I went to the ATM yesterday and asked for $200, and got it all in $5 bills! Usually the ATM gives $20 bills but sometimes you run into someone who doesn’t have that much change, so I’m not unhappy about the $5 bills or the wallet that is too fat to close.
But, this got me to thinking about how to manage money if you live here. There are many ways and you will certainly get different opinions from different people, but this is what has worked well for us.
We have found it very helpful to maintain a US address for banking and other business (We live in California with my daughter and travel a lot 😉 ). If there is something important she can click a photo of it and email it to me. It is very rare that she has to physically send something down here. Keep in mind that if you have stock market investments, it is possible that your bank or investment company won’t even allow you to continue to do business if you have a foreign address. We like Schwab because they refund our ATM fees, and I have been happy with their service overall for many years.
Supermarkets and large stores take credit cards (If you are not a resident, your passport serves as your ID when needed). Roadside markets and smaller shops need cash. Our social security payments are deposited in our US Schwab account.
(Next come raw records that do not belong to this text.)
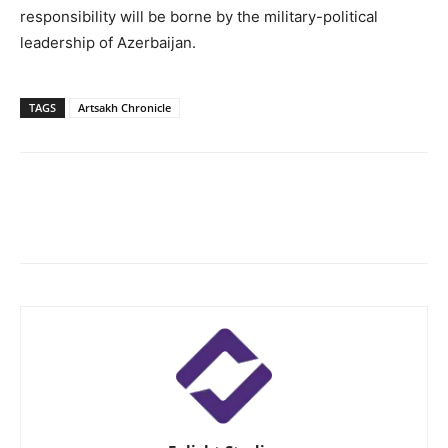
responsibility will be borne by the military-political
leadership of Azerbaijan.
TAGS
Artsakh Chronicle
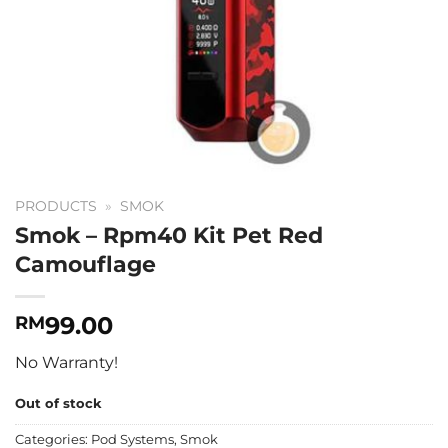
PRODUCTS
»
SMOK
Smok – Rpm40 Kit Pet Red
Camouflage
99.00
RM
No Warranty!
Out of stock
Categories:
Pod Systems
,
Smok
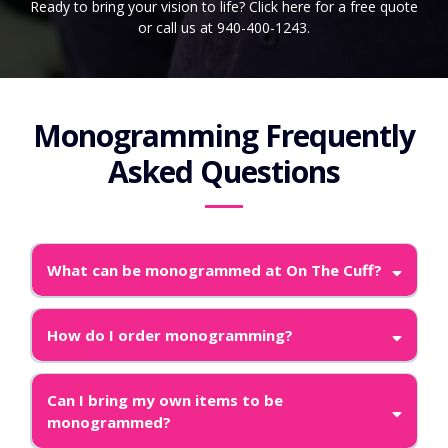
Ready to bring your vision to life? Click here for a free quote
or call us at 940-400-1243.
Monogramming Frequently
Asked Questions
What can be monogrammed at On The Cuff?
How do I order monogramming?
Can I bring my own items to be
monogrammed?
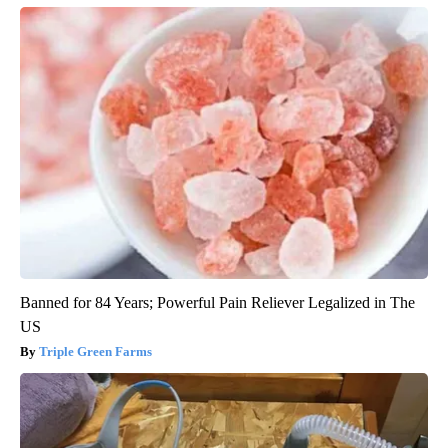
Banned for 84 Years; Powerful Pain Reliever Legalized in The
US
Triple Green Farms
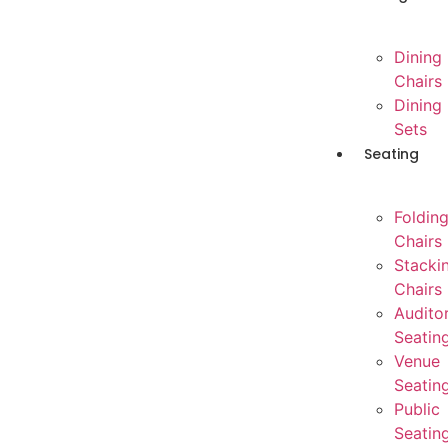
Dining
Chairs
Dining
Sets
Seating
Foldin
Chairs
Stacki
Chairs
Audito
Seatin
Venue
Seatin
Public
Seatin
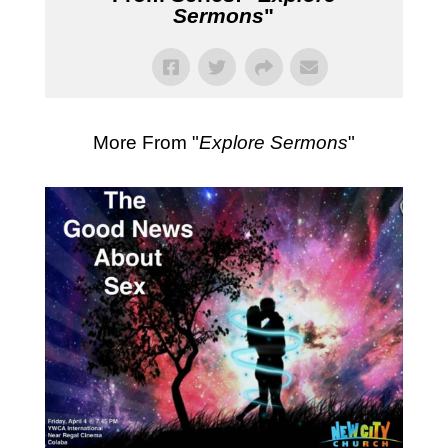
Sermons
"
More From "
Explore Sermons
"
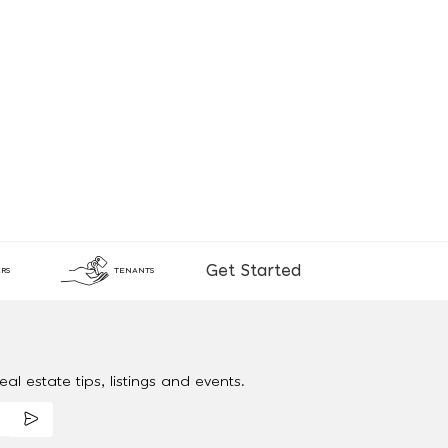
Get Started
RS
TENANTS
al estate tips, listings and events.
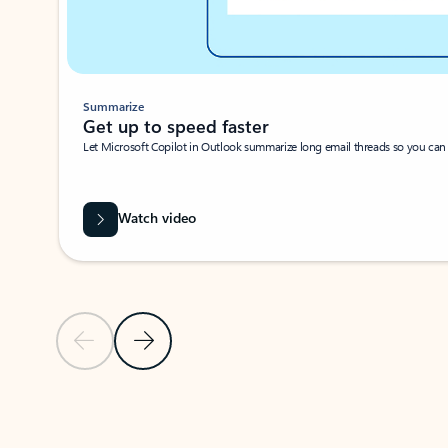
Summarize
Get up to speed faster ​
Let Microsoft Copilot in Outlook summarize long email threads so you can g
Watch video
Previous Slide
Next Slide
Back to carousel navigation controls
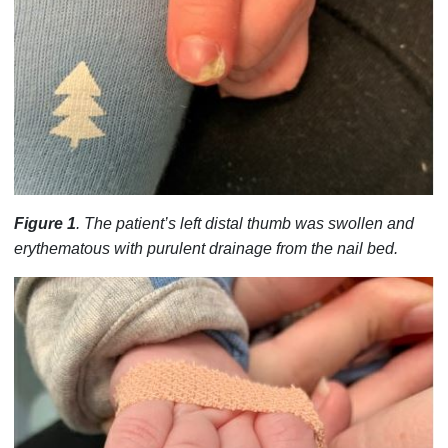
Figure 1
. The patient’s left distal thumb was swollen and
erythematous with purulent drainage from the nail bed.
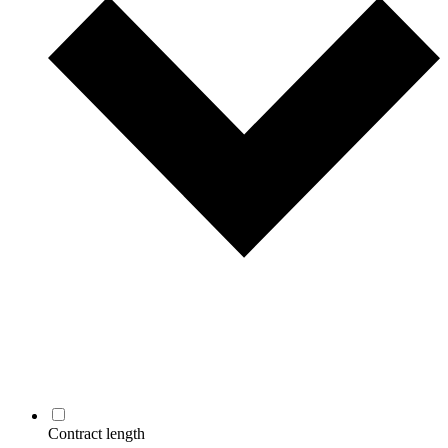
Contract length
We pay credit cards and other bills on line and get cash as needed from an ATM. You can operate this way indefinitely without a Panamanian bank account.
Joel and I have separate accounts and three active credit cards each. I have known people who come here with only one or two credit cards and then if there is a problem, it can be a huge problem! We have things set up so we can move money between accounts and between banks, so hopefully we will never be left without access to our money. There is Western Union here though in case someone is really stuck and needs money sent to them.
We were considering buying a bit of property in the past and wanted to establish a relationship with a Panamanian bank. We were introduced to someone at Scotia bank by a Panamanian friend, and went through the process of collecting all the necessary documents (letter from our US bank, proof if income and/or tax returns, letters of recommendation both professional and personal, filling out lengthy forms… it was a while ago so I probably forgot something but you get the idea). It was a process but we were successful in getting Panamanian bank accounts, so we each now have a savings and checking account at Scotia Bank. We were not residents at the time, and I have heard the process is easier after you get residency.
Having a Panamanian account has been convenient at times. I can refill my phone time on line, rather than going to the office or buying a card somewhere. I have had to pay a few people and I can transfer money from my Panamanian account to theirs. Some bills are even paid this way, by transferring money from your account to the company account. One thing was different though. I discovered my debit/credit card was using the money in my savings account, not the checking account. This isn’t a problem as long as I know, but I was a bit confused at first when my card said I was about out of money.
We have not financed a car, property, or other large purchase in Panama so I can’t say anything about how that would work. But, for our daily lives this arrangement has worked well for us.